__Required action__:
Write the data out again exactly, with no pictures.
* * *
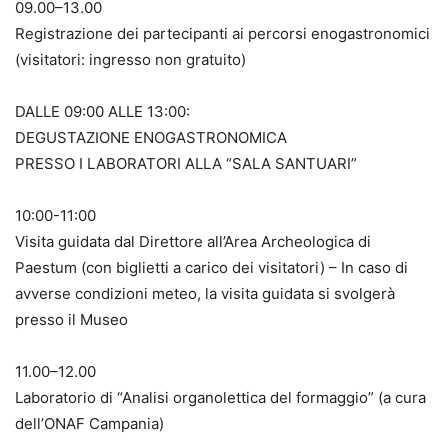
09.00–13.00
Registrazione dei partecipanti ai percorsi enogastronomici
(visitatori: ingresso non gratuito)
DALLE 09:00 ALLE 13:00:
DEGUSTAZIONE ENOGASTRONOMICA
PRESSO I LABORATORI ALLA “SALA SANTUARI”
10:00-11:00
Visita guidata dal Direttore all’Area Archeologica di
Paestum (con biglietti a carico dei visitatori) – In caso di
avverse condizioni meteo, la visita guidata si svolgerà
presso il Museo
11.00–12.00
Laboratorio di “Analisi organolettica del formaggio” (a cura
dell’ONAF Campania)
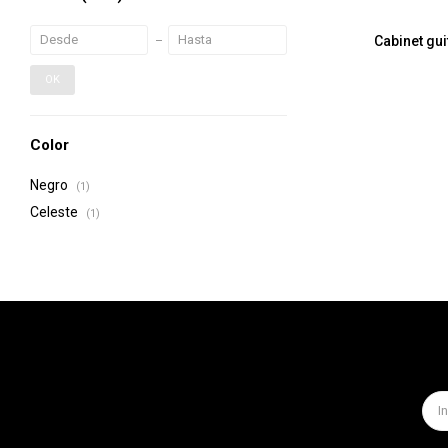
Cabinet gui
OK
Color
Negro
(1)
Celeste
(1)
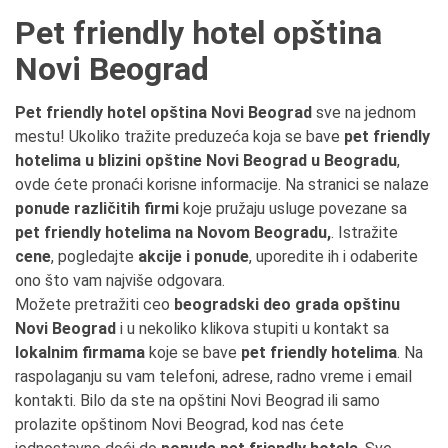
Pet friendly hotel opština
Novi Beograd
Pet friendly hotel opština Novi Beograd
sve na jednom
mestu! Ukoliko tražite preduzeća koja se bave
pet friendly
hotelima u blizini opštine Novi Beograd u Beogradu
,
ovde ćete pronaći korisne informacije. Na stranici se nalaze
ponude različitih firmi
koje pružaju usluge povezane sa
pet friendly hotelima na Novom Beogradu,
. Istražite
cene
, pogledajte
akcije i ponude
, uporedite ih i odaberite
ono što vam najviše odgovara.
Možete pretražiti ceo
beogradski deo grada opštinu
Novi Beograd
i u nekoliko klikova stupiti u kontakt sa
lokalnim firmama
koje se bave
pet friendly hotelima
. Na
raspolaganju su vam telefoni, adrese, radno vreme i email
kontakti. Bilo da ste na opštini Novi Beograd ili samo
prolazite opštinom Novi Beograd, kod nas ćete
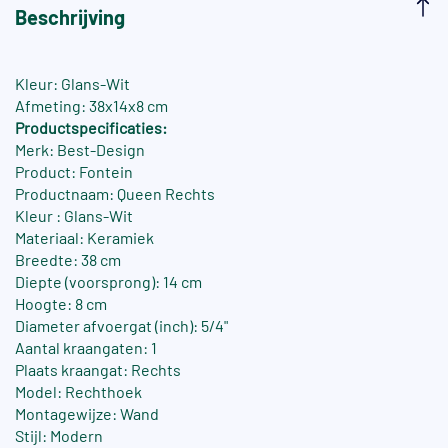
Beschrijving
Kleur: Glans-Wit
Afmeting: 38x14x8 cm
Productspecificaties:
Merk: Best-Design
Product: Fontein
Productnaam: Queen Rechts
Kleur : Glans-Wit
Materiaal: Keramiek
Breedte: 38 cm
Diepte (voorsprong): 14 cm
Hoogte: 8 cm
Diameter afvoergat (inch): 5/4"
Aantal kraangaten: 1
Plaats kraangat: Rechts
Model: Rechthoek
Montagewijze: Wand
Stijl: Modern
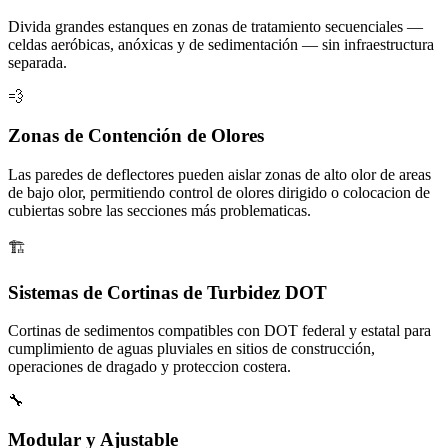
Divida grandes estanques en zonas de tratamiento secuenciales —
celdas aeróbicas, anóxicas y de sedimentación — sin infraestructura
separada.
💨
Zonas de Contención de Olores
Las paredes de deflectores pueden aislar zonas de alto olor de areas
de bajo olor, permitiendo control de olores dirigido o colocacion de
cubiertas sobre las secciones más problematicas.
🏗️
Sistemas de Cortinas de Turbidez DOT
Cortinas de sedimentos compatibles con DOT federal y estatal para
cumplimiento de aguas pluviales en sitios de construcción,
operaciones de dragado y proteccion costera.
🔧
Modular y Ajustable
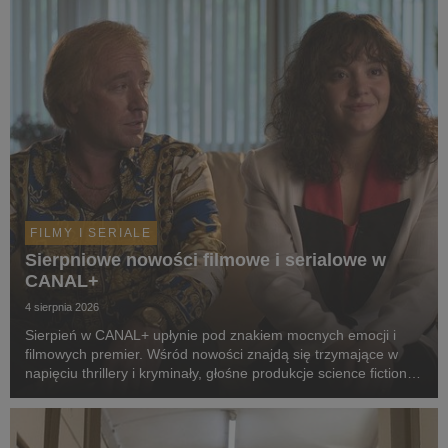
FILMY I SERIALE
Sierpniowe nowości filmowe i serialowe w
CANAL+
4 sierpnia 2026
Sierpień w CANAL+ upłynie pod znakiem mocnych emocji i
filmowych premier. Wśród nowości znajdą się trzymające w
napięciu thrillery i kryminały, głośne produkcje science fiction,
poruszające dramaty oraz propozycje dla całej rodziny.
Widzowie zobaczą m.in. serial „Skażeni...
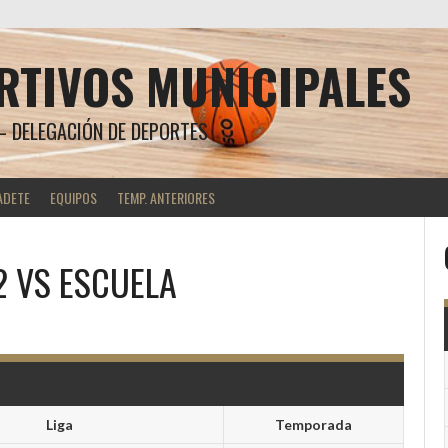
RTIVOS MUNICIPALES
 DELEGACIÓN DE DEPORTES
ADETE
EQUIPOS
TEMP. ANTERIORES
2
VS
ESCUELA
Liga
Temporada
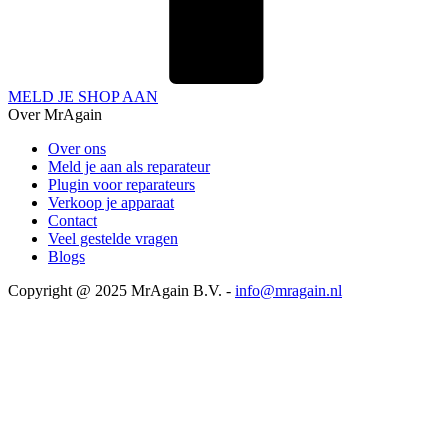
MELD JE SHOP AAN
Over MrAgain
Over ons
Meld je aan als reparateur
Plugin voor reparateurs
Verkoop je apparaat
Contact
Veel gestelde vragen
Blogs
Copyright @ 2025 MrAgain B.V. -
info@mragain.nl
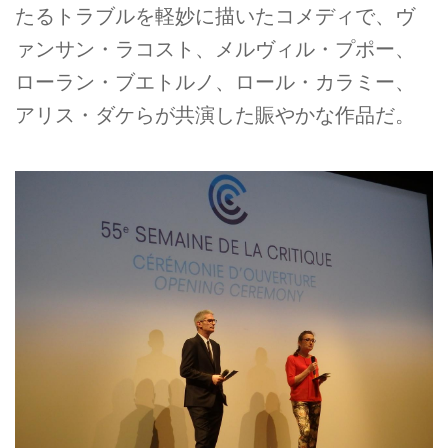
たるトラブルを軽妙に描いたコメディで、ヴ
ァンサン・ラコスト、メルヴィル・プポー、
ローラン・ブエトルノ、ロール・カラミー、
アリス・ダケらが共演した賑やかな作品だ。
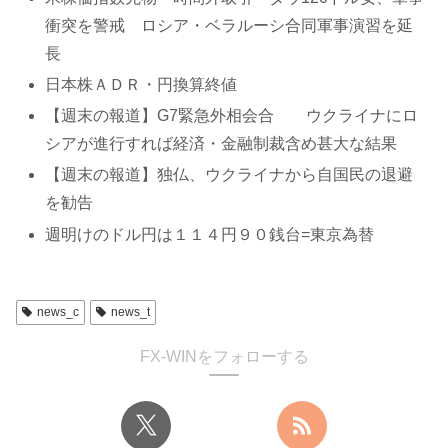
衝突を警戒 ロシア・ベラルーシ合同軍事演習を延
長
日本株ＡＤＲ・円換算終値
【週末の報道】G7緊急外相会合 ウクライナにロ
シアが進行すれば経済・金融制裁含め甚大な結果
【週末の報道】独仏、ウクライナから自国民の退避
を勧告
週明けのドル円は１１４円９０銭台=東京為替
news_c
news_t
FX-WINをフォローする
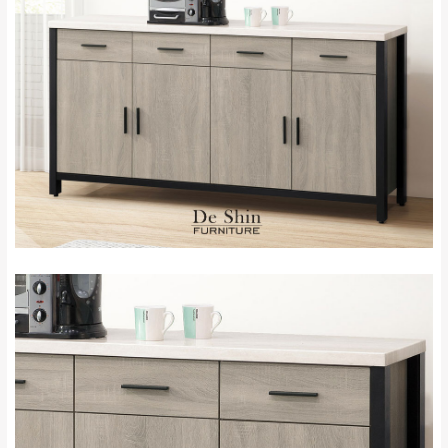
雙溪、貢寮、烏
配送範圍：
來、平溪、九份、
苗栗至基隆；其它地區暫不開放，如因特殊
石門、林口 下福
＊A108產品另收運費
地型限制(山區、鄉、鎮、村)、樓梯太小、無
里、新店山區、三
新北
法搬運上樓等因素，導致無法配送，
本公司
峽山區、石碇、坪
保有出貨的權利。
林、福隆、淡水山
保護物流人員的工作安全，賣家無提供吊掛
區、北投湖山路、
服務，若需以吊車或其他的吊掛方式吊運，
深坑山區
費用將由買方自行支付。
$ 9,000以上：免
因大型傢俱有組裝、配送的問題，並非一般
運費
快速到貨商品，無法指定特定時間送達，司
基隆
$ 9,000以下：
基隆山區
機當天到貨前皆會再與您通知，讓你不用整
NT$500元
天在家等貨，以節省您的寶貴時間。
＊A108產品另收運費
由於百貨公司配送較為不易，故暫無法配送
$ 9,000以上：免
至百貨公司內部。
卓蘭鎮、三灣、通
運費
霄山區、西湖、泰
苗栗
$ 9,000以下：
安鄉、大湖鄉、頭
發票寄送：
NT$500元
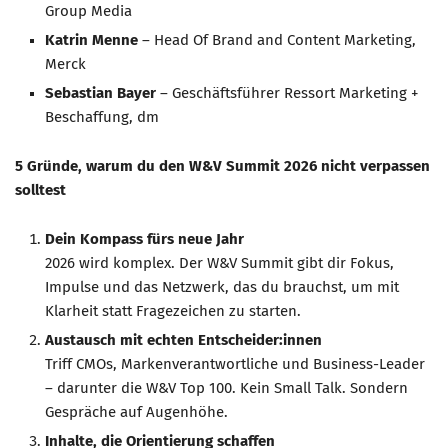
Group Media
Katrin Menne
– Head Of Brand and Content Marketing,
Merck
Sebastian Bayer
– Geschäftsführer Ressort Marketing +
Beschaffung, dm
5 Gründe, warum du den W&V Summit 2026 nicht verpassen
solltest
Dein Kompass fürs neue Jahr
2026 wird komplex. Der W&V Summit gibt dir Fokus,
Impulse und das Netzwerk, das du brauchst, um mit
Klarheit statt Fragezeichen zu starten.
Austausch mit echten Entscheider:innen
Triff CMOs, Markenverantwortliche und Business-Leader
– darunter die W&V Top 100. Kein Small Talk. Sondern
Gespräche auf Augenhöhe.
Inhalte, die Orientierung schaffen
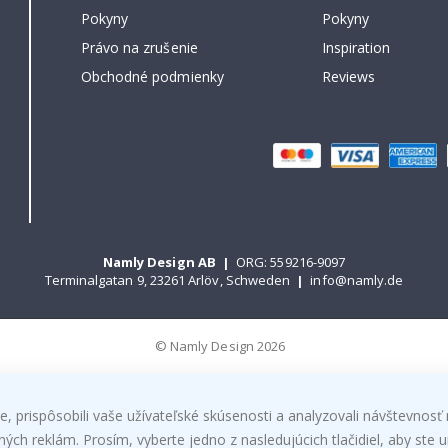
Pokyny
Pokyny
Právo na zrušenie
Inspiration
Obchodné podmienky
Reviews
Namly Design AB
|
ORG: 559216-9097
Terminalgatan 9, 23261 Arlöv, Schweden
|
info@namly.de
© Namly Design 2026
, prispôsobili vaše užívateľské skúsenosti a analyzovali návštevnosť 
h reklám. Prosím, vyberte jedno z nasledujúcich tlačidiel, aby ste ur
* * *
__Exercise answer__:
09.00–13.00
Registrazione dei partecipanti ai percorsi enogastronomici
(visitatori: ingresso non gratuito)
DALLE 09:00 ALLE 13:00:
DEGUSTAZIONE ENOGASTRONOMICA
PRESSO I LABORATORI ALLA “SALA SANTUARI”
10:00-11:00
Visita guidata dal Direttore all’Area Archeologica di
Paestum (con biglietti a carico dei visitatori) – In caso di
avverse condizioni meteo, la visita guidata si svolgerà
presso il Museo
11.00–12.00
Laboratorio di “Analisi organolettica del formaggio” (a cura
dell’ONAF Campania)
Cabinet gui
OK
Color
Negro
(1)
Celeste
(1)
Pet friendly hotel opština
Novi Beograd
Pet friendly hotel opština Novi Beograd
sve na jednom
mestu! Ukoliko tražite preduzeća koja se bave
pet friendly
hotelima u blizini opštine Novi Beograd u Beogradu
,
ovde ćete pronaći korisne informacije. Na stranici se nalaze
ponude različitih firmi
koje pružaju usluge povezane sa
pet friendly hotelima na Novom Beogradu,
. Istražite
cene
, pogledajte
akcije i ponude
, uporedite ih i odaberite
ono što vam najviše odgovara.
Možete pretražiti ceo
beogradski deo grada opštinu
Novi Beograd
i u nekoliko klikova stupiti u kontakt sa
lokalnim firmama
koje se bave
pet friendly hotelima
. Na
raspolaganju su vam telefoni, adrese, radno vreme i email
kontakti. Bilo da ste na opštini Novi Beograd ili samo
prolazite opštinom Novi Beograd, kod nas ćete
Beschrijving
Kleur: Glans-Wit
Afmeting: 38x14x8 cm
Productspecificaties:
Merk: Best-Design
Product: Fontein
Productnaam: Queen Rechts
Kleur : Glans-Wit
Materiaal: Keramiek
Breedte: 38 cm
Diepte (voorsprong): 14 cm
Hoogte: 8 cm
Diameter afvoergat (inch): 5/4"
Aantal kraangaten: 1
Plaats kraangat: Rechts
Model: Rechthoek
Montagewijze: Wand
Stijl: Modern
Divida grandes estanques en zonas de tratamiento secuenciales —
celdas aeróbicas, anóxicas y de sedimentación — sin infraestructura
separada.
💨
Zonas de Contención de Olores
Las paredes de deflectores pueden aislar zonas de alto olor de areas
de bajo olor, permitiendo control de olores dirigido o colocacion de
cubiertas sobre las secciones más problematicas.
🏗️
Sistemas de Cortinas de Turbidez DOT
Cortinas de sedimentos compatibles con DOT federal y estatal para
cumplimiento de aguas pluviales en sitios de construcción,
operaciones de dragado y proteccion costera.
🔧
Modular y Ajustable
FILMY I SERIALE
Sierpniowe nowości filmowe i serialowe w
CANAL+
4 sierpnia 2026
Sierpień w CANAL+ upłynie pod znakiem mocnych emocji i
filmowych premier. Wśród nowości znajdą się trzymające w
napięciu thrillery i kryminały, głośne produkcje science fiction,
poruszające dramaty oraz propozycje dla całej rodziny.
Widzowie zobaczą m.in. serial „Skażeni...
RTIVOS MUNICIPALES
 DELEGACIÓN DE DEPORTES
ADETE
EQUIPOS
TEMP. ANTERIORES
2
VS
ESCUELA
Liga
Temporada
MELD JE SHOP AAN
Over MrAgain
Over ons
Meld je aan als reparateur
Plugin voor reparateurs
Verkoop je apparaat
Contact
Veel gestelde vragen
Blogs
Copyright @ 2025 MrAgain B.V. -
info@mragain.nl
たるトラブルを軽妙に描いたコメディで、ヴ
ァンサン・ラコスト、メルヴィル・プポー、
ローラン・ブエトルノ、ロール・カラミー、
アリス・ダケらが共演した賑やかな作品だ。
衝突を警戒 ロシア・ベラルーシ合同軍事演習を延
長
日本株ＡＤＲ・円換算終値
【週末の報道】G7緊急外相会合 ウクライナにロ
シアが進行すれば経済・金融制裁含め甚大な結果
【週末の報道】独仏、ウクライナから自国民の退避
を勧告
週明けのドル円は１１４円９０銭台=東京為替
news_c
news_t
FX-WINをフォローする
雙溪、貢寮、烏
配送範圍：
來、平溪、九份、
苗栗至基隆；其它地區暫不開放，如因特殊
石門、林口 下福
＊A108產品另收運費
地型限制(山區、鄉、鎮、村)、樓梯太小、無
里、新店山區、三
新北
法搬運上樓等因素，導致無法配送，
本公司
峽山區、石碇、坪
保有出貨的權利。
林、福隆、淡水山
保護物流人員的工作安全，賣家無提供吊掛
區、北投湖山路、
服務，若需以吊車或其他的吊掛方式吊運，
深坑山區
費用將由買方自行支付。
$ 9,000以上：免
因大型傢俱有組裝、配送的問題，並非一般
運費
快速到貨商品，無法指定特定時間送達，司
基隆
$ 9,000以下：
基隆山區
機當天到貨前皆會再與您通知，讓你不用整
NT$500元
天在家等貨，以節省您的寶貴時間。
＊A108產品另收運費
由於百貨公司配送較為不易，故暫無法配送
$ 9,000以上：免
至百貨公司內部。
卓蘭鎮、三灣、通
運費
霄山區、西湖、泰
苗栗
$ 9,000以下：
安鄉、大湖鄉、頭
發票寄送：
NT$500元
Group Media
Katrin Menne
– Head Of Brand and Content Marketing,
Merck
Sebastian Bayer
– Geschäftsführer Ressort Marketing +
Beschaffung, dm
5 Gründe, warum du den W&V Summit 2026 nicht verpassen
solltest
Dein Kompass fürs neue Jahr
2026 wird komplex. Der W&V Summit gibt dir Fokus,
Impulse und das Netzwerk, das du brauchst, um mit
Klarheit statt Fragezeichen zu starten.
Austausch mit echten Entscheider:innen
Triff CMOs, Markenverantwortliche und Business-Leader
– darunter die W&V Top 100. Kein Small Talk. Sondern
Gespräche auf Augenhöhe.
Inhalte, die Orientierung schaffen
Pokyny
Pokyny
Právo na zrušenie
Inspiration
Obchodné podmienky
Reviews
Namly Design AB
|
ORG: 559216-9097
Terminalgatan 9, 23261 Arlöv, Schweden
|
info@namly.de
© Namly Design 2026
, prispôsobili vaše užívateľské skúsenosti a analyzovali návštevnosť 
h reklám. Prosím, vyberte jedno z nasledujúcich tlačidiel, aby ste ur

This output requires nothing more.